The most common considerations when choosing an inflatable kayak include the type of kayaking you plan to do (including solo vs. tandem), ease of transportation, and cost.
Type of Kayaking
Inflatable kayaks are available in a very wide range of designs, from recreational sit-on-top kayaks to performance oriented sit-in kayaks, so the first thing you should determine is the type of paddling you expect to do. If you plan to paddle in places with much wind, waves or current, then you would be wise to spend a little extra for a performance oriented inflatable kayak. If you just plan to paddle flat water on your local lakes and rivers, then almost any inflatable kayak will be fine.

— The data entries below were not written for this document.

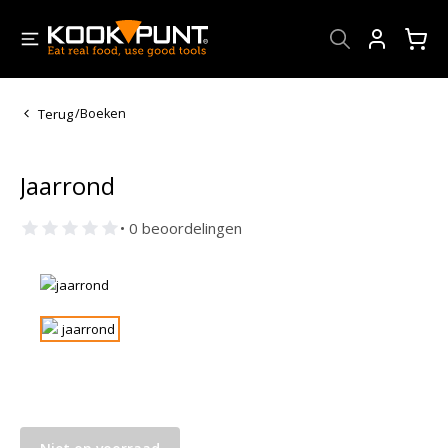
Account
Terug
/
Boeken
Jaarrond
• 0 beoordelingen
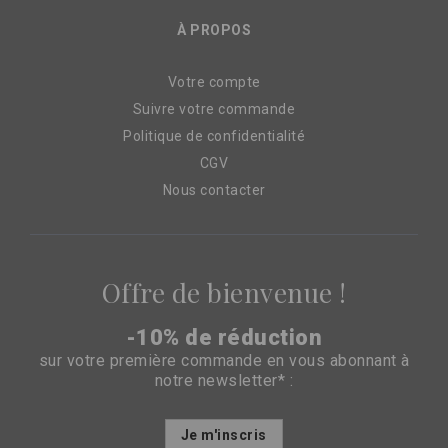
À PROPOS
Votre compte
Suivre votre commande
Politique de confidentialité
CGV
Nous contacter
Offre de bienvenue !
-10% de réduction
sur votre première commande en vous abonnant à
notre newsletter* :
Inscription
Je m'inscris
à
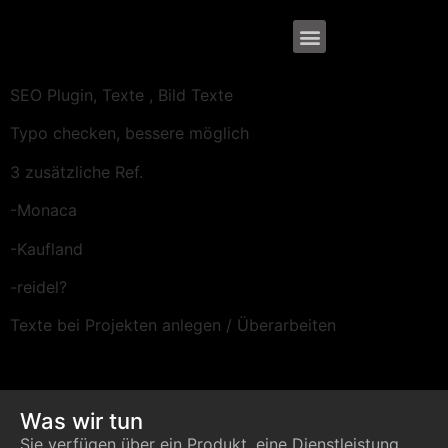
SEO Plugin, Texte , Bild Texte
Typo checken, bessere möglich
3 zusätzliche Ref.
-Monaca
-Kaufland
-reidel?
Texte bei Projekten anlegen / Überarbeiten
Was wir tun
Sie verfügen über ein Produkt, eine Dienstleistung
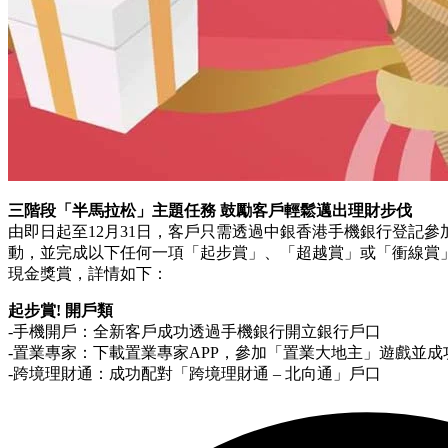
三階段「半馬拉松」主題任務 鼓勵客戶輕鬆邁出理財步伐
由即日起至12月31日，客戶只需透過中銀香港手機銀行登記參加「All 
動，並完成以下任何一項「起步賞」、「超越賞」或「衝線賞」
現金獎賞，詳情如下：
起步賞! 開戶類
-手機開戶：全新客戶成功透過手機銀行開立銀行戶口
-置業專家：下載置業專家APP，參加「置業大地主」遊戲並
-跨境理財通：成功配對「跨境理財通 – 北向通」戶口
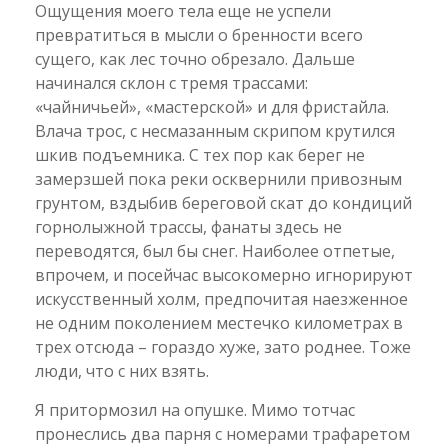
Ощущения моего тела еще не успели
превратиться в мысли о бренности всего
сущего, как лес точно обрезало. Дальше
начинался склон с тремя трассами:
«чайничьей», «мастерской» и для фристайла.
Влача трос, с несмазанным скрипом крутился
шкив подъемника. С тех пор как берег не
замерзшей пока реки осквернили привозным
грунтом, вздыбив береговой скат до кондиций
горнолыжной трассы, фанаты здесь не
переводятся, был бы снег. Наиболее отпетые,
впрочем, и посейчас высокомерно игнорируют
искусственный холм, предпочитая наезженное
не одним поколением местечко километрах в
трех отсюда – гораздо хуже, зато роднее. Тоже
люди, что с них взять.
Я притормозил на опушке. Мимо тотчас
пронеслись два парня с номерами трафаретом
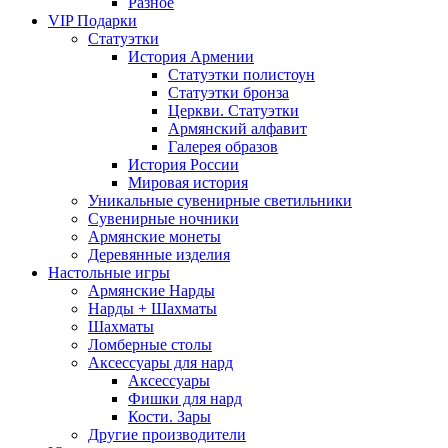
Разное
VIP Подарки
Статуэтки
История Армении
Статуэтки полистоун
Статуэтки бронза
Церкви. Статуэтки
Армянский алфавит
Галерея образов
История России
Мировая история
Уникальные сувенирные светильники
Сувенирные ночники
Армянские монеты
Деревянные изделия
Настольные игры
Армянские Нарды
Нарды + Шахматы
Шахматы
Ломберные столы
Аксессуары для нард
Аксессуары
Фишки для нард
Кости. Зары
Другие производители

Solo, Tandem or Convertible
If you plan to have a partner for most of your outings and like the idea of sharing one kayak, a tandem inflatable kayak may be perfect. However, sometimes it’s nice to have your own boat so you can explore that little cove that your partner would rather skip. 😉 While you can paddle a tandem by yourself, it can be somewhat of a challenge to maneuver because you’re not sitting in the middle of the boat. A tandem-solo convertible is a kayak designed specifically to address this issue by allowing you to adjust the position of the seats.
Any inflatable kayak is easy to transport, at least relative to any rigid kayak, but the size and weight of the deflated kayak can vary considerably. So if you want to be able to carry your inflatable kayak in a backpack, or on an airplane, then the packed size and weight will need to be taken into consideration. Weight can also be an issue if you plan to paddle alone because you’ll need to get the kayak into and out of your vehicle by yourself.
Since inflatable kayaks vary greatly in design and intended use, they also vary greatly in price. While cost is usually an important factor for most of us, it should definitely take a back seat to the other considerations discussed above. If the kayak you want isn’t in your budget right now, consider getting a less expensive inflatable kayak to start with even it means you may have to stick to less exciting waters. It’s better to paddle any kayak than to not paddle at all.